For a full list of supported formats, type ``import pyogrio; pyogrio.list_drivers()``.

In addition, GeoDataFrames can be uploaded to `PostGIS <https://postgis.net/>`__ database (starting with GeoPandas 0.8)
by using the :meth:`geopandas.GeoDataFrame.to_postgis` method.

.. note::
    For faster data writing, pass ``use_arrow=True`` when using the default pyogrio engine. This can be 2-4 times faster than the default writing behavior and works with all drivers. See `pyogrio.write_dataframe <https://pyogrio.readthedocs.io/en/latest/api.html#pyogrio.write_dataframe>`_ for full details.

    Note that this requires the ``pyarrow`` dependency to exist in your environment.

.. note::

    GeoDataFrame can contain more field types than supported by most of the file formats. For example tuples or lists
    can be easily stored in the GeoDataFrame, but saving them to e.g. GeoPackage or Shapefile will raise a ValueError.
    Before saving to a file, they need to be converted to a format supported by a selected driver.

.. note::

    One GeoDataFrame can contain multiple geometry (GeoSeries) columns, but most standard GIS file formats, e.g. GeoPackage or ESRI Shapefile,
    support only a single geometry column. To store multiple geometry columns, non-active GeoSeries need to be converted to
    an alternative representation like well-known text (WKT) or well-known binary (WKB) before saving to file. Alternatively, they can be saved as an Apache (Geo)Parquet or Feather file, both of which support multiple geometry columns natively.

**Writing to Shapefile**::

    countries_gdf.to_file("countries.shp")

**Writing to Shapefile with via Arrow**::

    countries_gdf.to_file("countries.shp", use_arrow=True)

**Writing to GeoJSON**::

    countries_gdf.to_file("countries.geojson", driver='GeoJSON')

**Writing to GeoPackage**::

    countries_gdf.to_file("package.gpkg", layer='countries', driver="GPKG")
    cities_gdf.to_file("package.gpkg", layer='cities', driver="GPKG")

**Writing with multiple geometry columns**::

    countries_gdf["country_center"] = countries_gdf["geometry"].centroid
    # Line below fails because GeoJSON can't contain multiple geometry columns
    # countries_gdf.to_file("countries.geojson", driver='GeoJSON')
    countries_gdf["country_center"] = countries_gdf["country_center"].to_wkt()
    countries_gdf.to_file("countries.geojson", driver='GeoJSON')

For multi-layer formats such as GeoPackage, it is possible to write additional geometry columns to separate layers instead of saving them as WKT or WKB within a single layer.

Spatial databases
-----------------

GeoPandas can also get data from a PostGIS database using the
:func:`geopandas.read_postgis` command.

Writing to PostGIS::

    from sqlalchemy import create_engine
    db_connection_url = "postgresql://myusername:mypassword@myhost:5432/mydatabase";
    engine = create_engine(db_connection_url)
    countries_gdf.to_postgis("countries_table", con=engine)


Apache Parquet and Feather file formats
---------------------------------------

.. versionadded:: 0.8.0

GeoPandas supports writing and reading the Apache Parquet (`GeoParquet <https://geoparquet.org/>`__) and Feather file
formats.

`Apache Parquet <https://parquet.apache.org/>`__ is an efficient, columnar
storage format (originating from the Hadoop ecosystem).

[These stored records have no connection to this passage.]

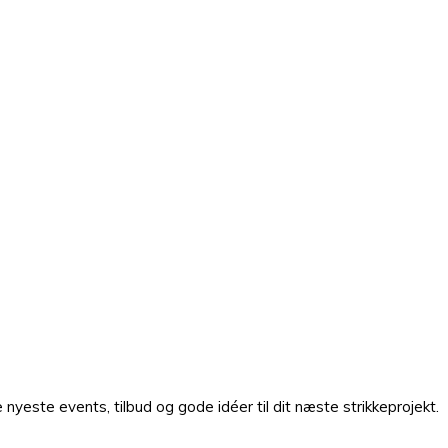
nyeste events, tilbud og gode idéer til dit næste strikkeprojekt.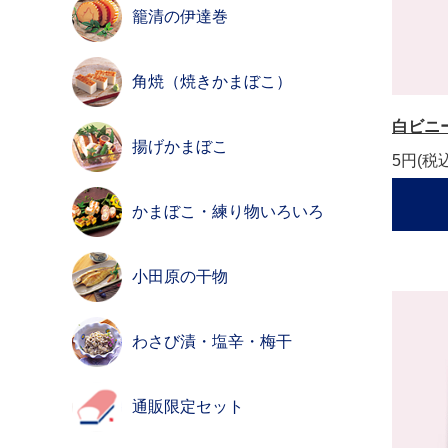
籠清の伊達巻
角焼（焼きかまぼこ）
白ビニ
揚げかまぼこ
5円
(税
かまぼこ・練り物いろいろ
小田原の干物
わさび漬・塩辛・梅干
通販限定セット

It is a widely used
binary file format for tabular data. The Feather file format is the on-disk
representation of the `Apache Arrow <https://arrow.apache.org/>`__ memory
format, an open standard for in-memory columnar data.

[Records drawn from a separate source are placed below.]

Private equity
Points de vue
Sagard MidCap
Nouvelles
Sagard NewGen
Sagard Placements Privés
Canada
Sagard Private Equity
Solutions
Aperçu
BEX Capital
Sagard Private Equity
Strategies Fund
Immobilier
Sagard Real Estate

The :func:`geopandas.read_parquet`, :func:`geopandas.read_feather`,
:meth:`geopandas.GeoDataFrame.to_parquet` and :meth:`geopandas.GeoDataFrame.to_feather` methods
enable fast roundtrip from GeoPandas to those binary file formats, preserving
the spatial information.

.. note::

    The GeoParquet specification is developed at:
    https://github.com/opengeospatial/geoparquet.

    By default, the latest
    version is used when writing files, but older versions can be specified using
    the ``schema_version`` keyword. GeoPandas supports reading files
    encoded using any GeoParquet version.